_RECORDS PROVIDED_
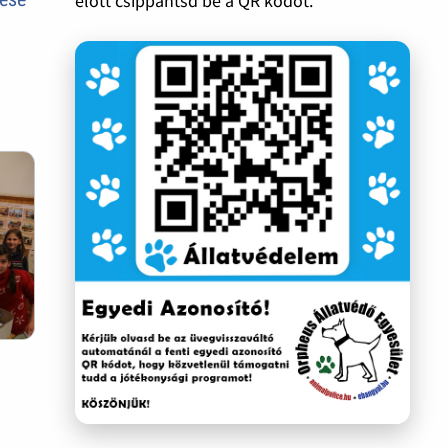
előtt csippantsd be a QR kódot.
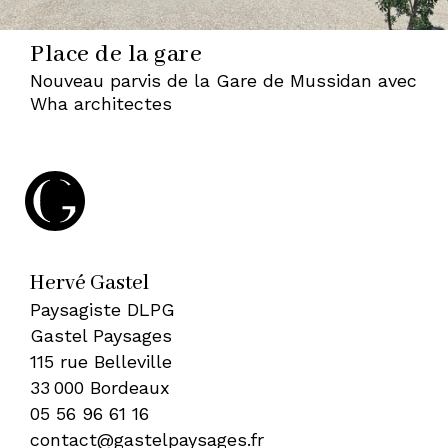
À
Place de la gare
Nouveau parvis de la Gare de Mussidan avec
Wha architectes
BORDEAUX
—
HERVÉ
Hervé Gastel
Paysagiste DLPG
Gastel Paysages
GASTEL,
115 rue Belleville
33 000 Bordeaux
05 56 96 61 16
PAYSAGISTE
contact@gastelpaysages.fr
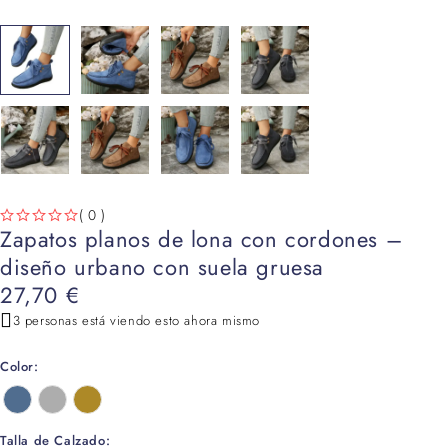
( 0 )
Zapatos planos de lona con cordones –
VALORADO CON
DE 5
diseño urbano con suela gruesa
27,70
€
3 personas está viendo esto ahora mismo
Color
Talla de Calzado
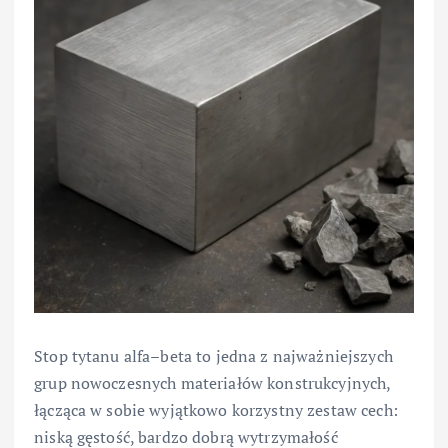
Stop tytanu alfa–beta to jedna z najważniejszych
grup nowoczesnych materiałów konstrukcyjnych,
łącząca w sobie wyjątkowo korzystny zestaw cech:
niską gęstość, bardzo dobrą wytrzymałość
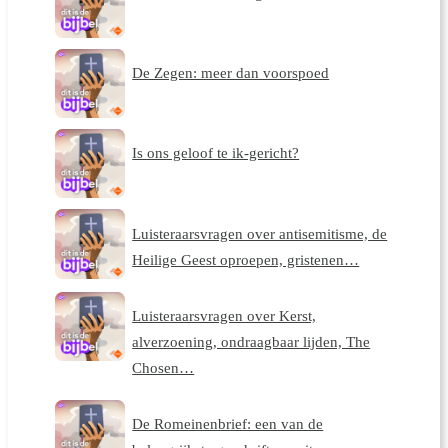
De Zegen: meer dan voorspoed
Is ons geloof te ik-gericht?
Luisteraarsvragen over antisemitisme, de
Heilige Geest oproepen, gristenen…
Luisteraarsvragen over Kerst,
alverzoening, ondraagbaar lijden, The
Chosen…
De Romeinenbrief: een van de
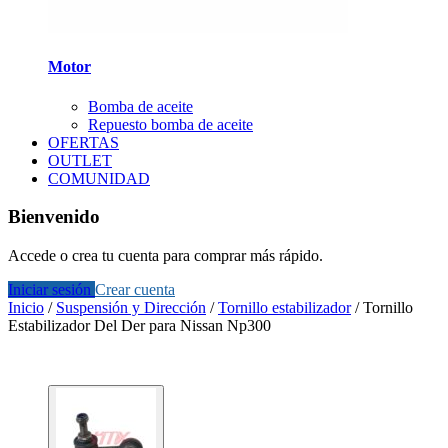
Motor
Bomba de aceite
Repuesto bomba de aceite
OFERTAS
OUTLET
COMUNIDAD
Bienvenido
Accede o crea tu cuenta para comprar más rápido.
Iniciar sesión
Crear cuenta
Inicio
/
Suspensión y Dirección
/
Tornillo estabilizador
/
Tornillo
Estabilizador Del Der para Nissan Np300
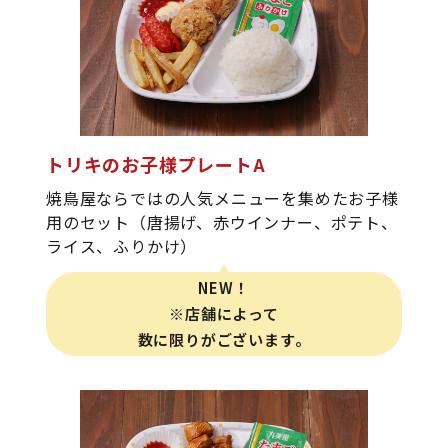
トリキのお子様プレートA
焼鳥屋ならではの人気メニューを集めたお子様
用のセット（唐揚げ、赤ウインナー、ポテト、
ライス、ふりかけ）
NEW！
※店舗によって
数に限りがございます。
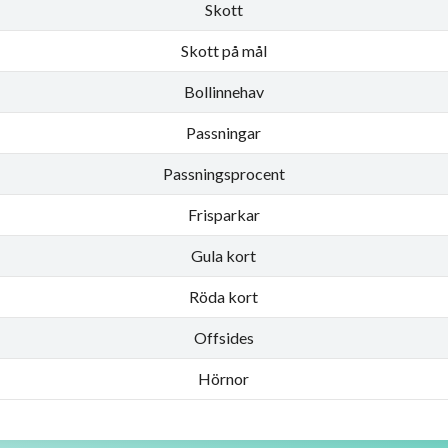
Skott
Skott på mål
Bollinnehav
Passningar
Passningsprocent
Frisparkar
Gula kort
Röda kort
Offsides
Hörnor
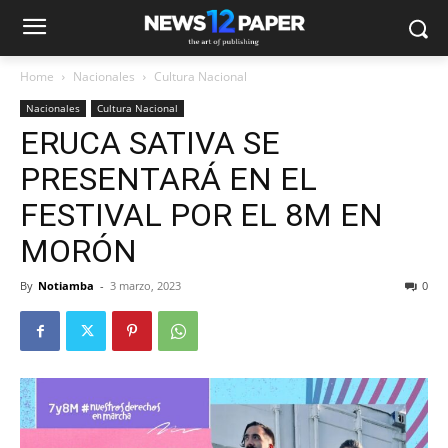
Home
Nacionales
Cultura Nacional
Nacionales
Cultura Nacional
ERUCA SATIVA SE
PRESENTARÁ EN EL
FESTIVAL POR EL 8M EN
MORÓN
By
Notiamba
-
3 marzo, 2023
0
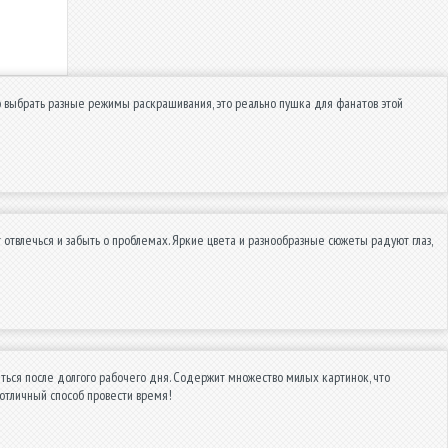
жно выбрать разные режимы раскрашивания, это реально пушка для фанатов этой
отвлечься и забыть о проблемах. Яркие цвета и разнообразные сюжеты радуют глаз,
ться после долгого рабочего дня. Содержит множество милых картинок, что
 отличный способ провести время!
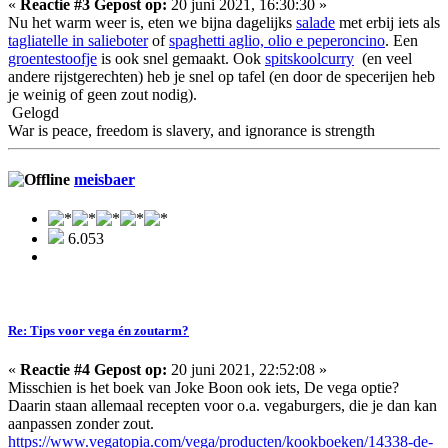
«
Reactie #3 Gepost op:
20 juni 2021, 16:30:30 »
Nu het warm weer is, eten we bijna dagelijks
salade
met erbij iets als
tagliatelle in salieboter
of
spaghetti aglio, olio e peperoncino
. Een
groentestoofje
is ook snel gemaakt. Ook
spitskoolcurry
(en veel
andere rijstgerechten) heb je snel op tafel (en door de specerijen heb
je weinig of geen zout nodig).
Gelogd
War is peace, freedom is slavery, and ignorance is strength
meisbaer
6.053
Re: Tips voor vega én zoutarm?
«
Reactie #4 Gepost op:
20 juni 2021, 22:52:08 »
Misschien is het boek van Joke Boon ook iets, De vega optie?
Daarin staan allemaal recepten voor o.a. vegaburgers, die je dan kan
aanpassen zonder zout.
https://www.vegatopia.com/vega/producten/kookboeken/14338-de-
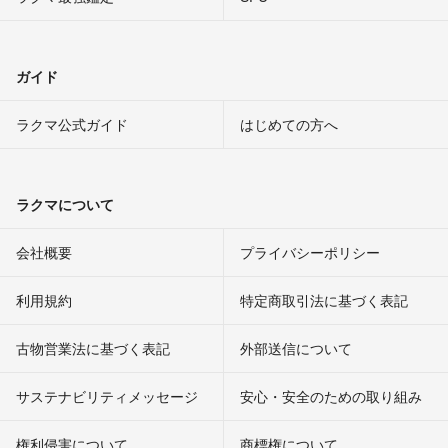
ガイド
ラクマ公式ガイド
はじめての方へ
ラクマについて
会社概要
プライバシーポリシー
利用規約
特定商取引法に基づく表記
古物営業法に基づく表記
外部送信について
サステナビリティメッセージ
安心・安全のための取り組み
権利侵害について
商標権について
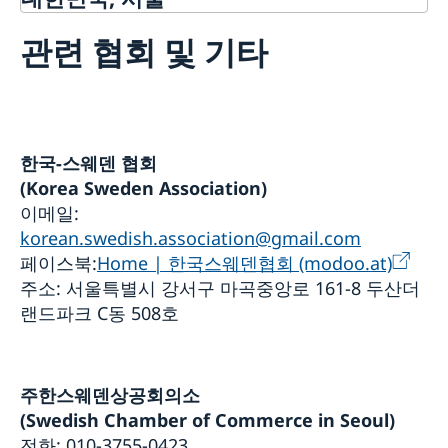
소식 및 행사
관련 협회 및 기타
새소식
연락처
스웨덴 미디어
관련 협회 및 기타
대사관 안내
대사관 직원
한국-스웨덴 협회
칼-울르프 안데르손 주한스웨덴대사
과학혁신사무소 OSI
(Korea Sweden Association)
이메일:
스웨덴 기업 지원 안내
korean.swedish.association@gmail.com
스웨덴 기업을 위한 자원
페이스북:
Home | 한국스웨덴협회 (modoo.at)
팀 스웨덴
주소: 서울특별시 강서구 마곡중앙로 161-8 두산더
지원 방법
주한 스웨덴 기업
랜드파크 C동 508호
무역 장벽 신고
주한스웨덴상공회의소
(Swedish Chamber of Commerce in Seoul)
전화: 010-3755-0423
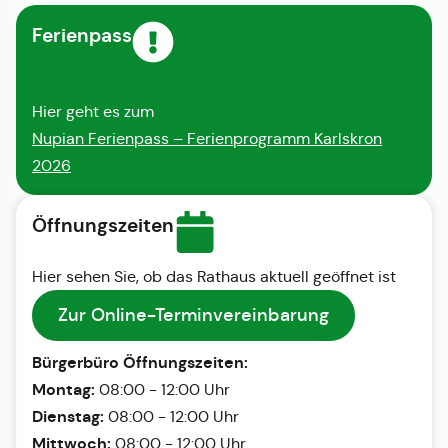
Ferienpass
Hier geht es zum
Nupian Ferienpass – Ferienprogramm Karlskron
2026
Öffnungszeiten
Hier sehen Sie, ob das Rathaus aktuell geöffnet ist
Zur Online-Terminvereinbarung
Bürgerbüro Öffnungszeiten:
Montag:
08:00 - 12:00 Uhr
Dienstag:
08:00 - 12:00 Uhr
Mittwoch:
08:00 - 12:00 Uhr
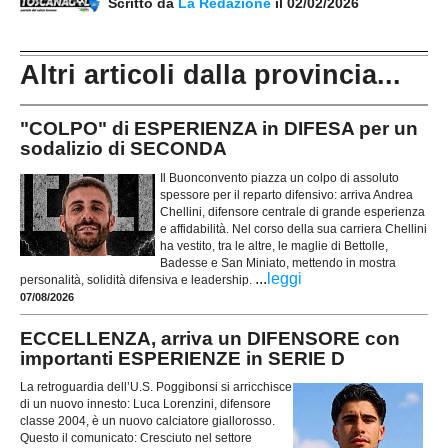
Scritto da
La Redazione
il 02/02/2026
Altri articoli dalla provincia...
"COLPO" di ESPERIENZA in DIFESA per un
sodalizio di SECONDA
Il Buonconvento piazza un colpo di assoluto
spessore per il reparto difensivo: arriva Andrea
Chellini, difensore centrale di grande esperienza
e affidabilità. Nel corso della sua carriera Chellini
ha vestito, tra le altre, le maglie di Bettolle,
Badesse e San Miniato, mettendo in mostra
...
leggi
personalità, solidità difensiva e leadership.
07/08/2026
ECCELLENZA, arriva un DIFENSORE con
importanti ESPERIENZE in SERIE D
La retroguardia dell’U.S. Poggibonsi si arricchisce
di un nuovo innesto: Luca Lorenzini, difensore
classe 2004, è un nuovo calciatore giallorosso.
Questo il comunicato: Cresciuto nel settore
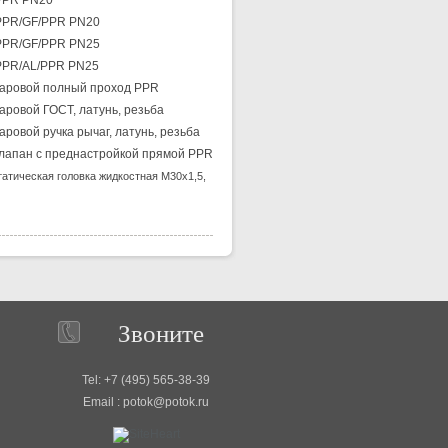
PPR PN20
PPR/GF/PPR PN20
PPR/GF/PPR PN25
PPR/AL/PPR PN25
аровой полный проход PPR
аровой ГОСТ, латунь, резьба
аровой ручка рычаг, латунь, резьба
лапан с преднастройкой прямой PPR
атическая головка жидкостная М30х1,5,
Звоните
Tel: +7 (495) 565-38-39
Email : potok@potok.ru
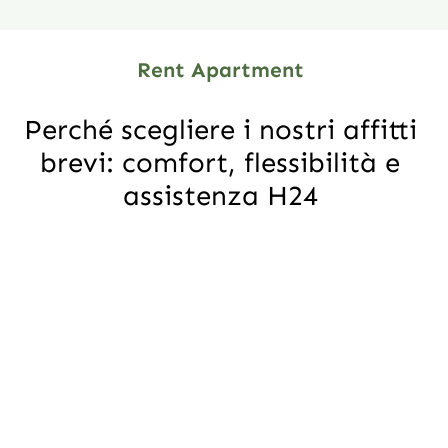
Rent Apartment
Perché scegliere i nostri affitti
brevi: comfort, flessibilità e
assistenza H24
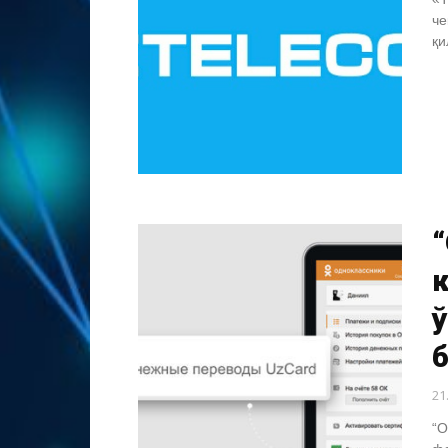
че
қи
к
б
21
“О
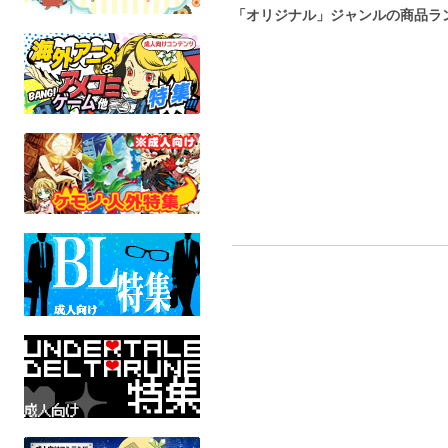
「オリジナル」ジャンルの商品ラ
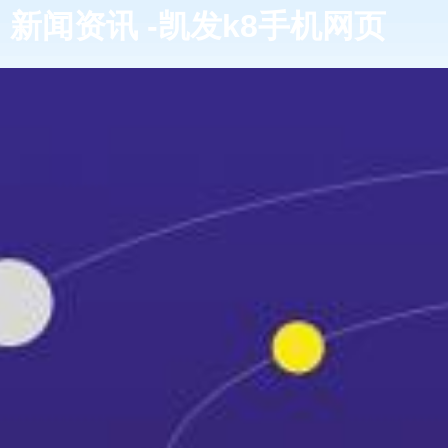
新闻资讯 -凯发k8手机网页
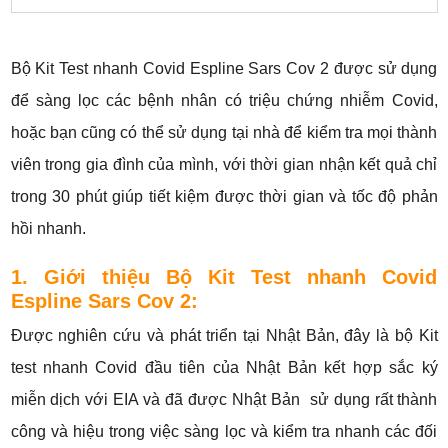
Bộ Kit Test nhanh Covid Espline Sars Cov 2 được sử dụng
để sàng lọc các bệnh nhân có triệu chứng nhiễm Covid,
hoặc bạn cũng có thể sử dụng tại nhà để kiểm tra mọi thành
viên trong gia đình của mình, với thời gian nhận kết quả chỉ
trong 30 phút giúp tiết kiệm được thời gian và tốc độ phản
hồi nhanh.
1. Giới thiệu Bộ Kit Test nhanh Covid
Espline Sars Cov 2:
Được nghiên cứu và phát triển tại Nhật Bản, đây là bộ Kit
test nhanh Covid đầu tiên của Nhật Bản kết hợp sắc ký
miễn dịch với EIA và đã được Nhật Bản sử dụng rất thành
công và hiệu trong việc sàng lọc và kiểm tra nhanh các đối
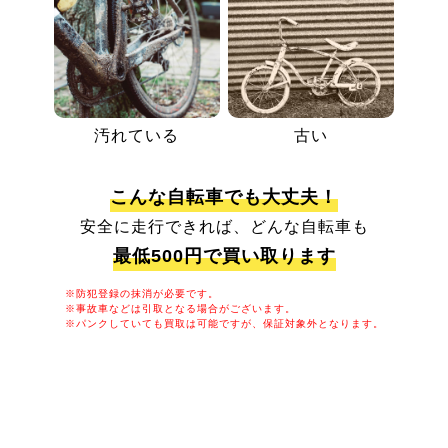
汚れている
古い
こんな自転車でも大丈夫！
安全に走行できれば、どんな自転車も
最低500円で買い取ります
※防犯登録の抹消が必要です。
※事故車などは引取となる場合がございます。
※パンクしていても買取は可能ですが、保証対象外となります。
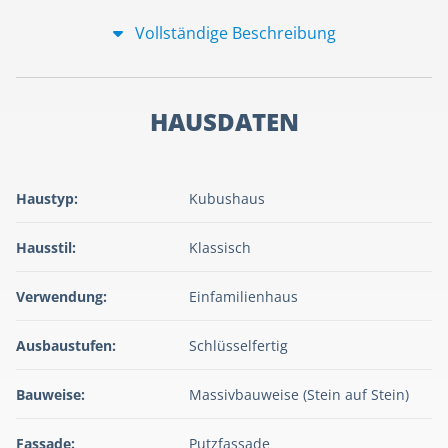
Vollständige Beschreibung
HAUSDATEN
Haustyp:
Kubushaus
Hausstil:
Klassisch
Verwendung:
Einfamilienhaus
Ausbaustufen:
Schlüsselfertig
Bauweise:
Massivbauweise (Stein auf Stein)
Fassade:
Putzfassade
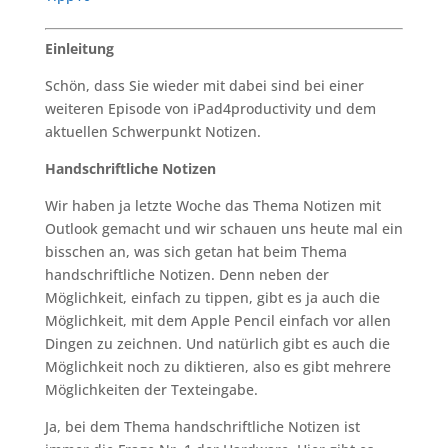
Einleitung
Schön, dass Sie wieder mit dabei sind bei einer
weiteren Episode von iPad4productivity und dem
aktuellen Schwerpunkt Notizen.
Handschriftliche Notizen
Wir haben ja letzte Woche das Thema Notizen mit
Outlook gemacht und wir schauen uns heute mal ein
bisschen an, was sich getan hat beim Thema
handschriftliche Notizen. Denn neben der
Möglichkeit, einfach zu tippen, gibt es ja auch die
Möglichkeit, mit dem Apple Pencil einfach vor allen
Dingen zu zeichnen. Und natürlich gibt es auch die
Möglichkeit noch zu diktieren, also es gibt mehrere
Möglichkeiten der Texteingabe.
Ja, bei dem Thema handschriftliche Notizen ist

_WHAT IS NEEDED_
What do the entries above read from the line containing "Is ons geloof te ik-gericht?" through the line containing "spitskoolcurry"? Output those lines exactly, both ends included, with the pictures left out.

_ANSWER TO THE EXERCISE_
Is ons geloof te ik-gericht?
Luisteraarsvragen over antisemitisme, de
Heilige Geest oproepen, gristenen…
Luisteraarsvragen over Kerst,
alverzoening, ondraagbaar lijden, The
Chosen…
De Romeinenbrief: een van de
Motor
Bomba de aceite
Repuesto bomba de aceite
OFERTAS
OUTLET
COMUNIDAD
Bienvenido
Accede o crea tu cuenta para comprar más rápido.
Iniciar sesión
Crear cuenta
Inicio
/
Suspensión y Dirección
/
Tornillo estabilizador
/
Tornillo
Estabilizador Del Der para Nissan Np300
トリキのお子様プレートA
焼鳥屋ならではの人気メニューを集めたお子様
用のセット（唐揚げ、赤ウインナー、ポテト、
ライス、ふりかけ）
NEW！
※店舗によって
数に限りがございます。
Skott
Skott på mål
Bollinnehav
Passningar
Passningsprocent
Frisparkar
Gula kort
Röda kort
Offsides
Hörnor
Home
Nacionales
Cultura Nacional
Nacionales
Cultura Nacional
ERUCA SATIVA SE
PRESENTARÁ EN EL
FESTIVAL POR EL 8M EN
MORÓN
By
Notiamba
-
3 marzo, 2023
0
жно выбрать разные режимы раскрашивания, это реально пушка для фанатов этой
отвлечься и забыть о проблемах. Яркие цвета и разнообразные сюжеты радуют глаз,
ться после долгого рабочего дня. Содержит множество милых картинок, что
 отличный способ провести время!
«
Reactie #3 Gepost op:
20 juni 2021, 16:30:30 »
Nu het warm weer is, eten we bijna dagelijks
salade
met erbij iets als
tagliatelle in salieboter
of
spaghetti aglio, olio e peperoncino
. Een
groentestoofje
is ook snel gemaakt. Ook
spitskoolcurry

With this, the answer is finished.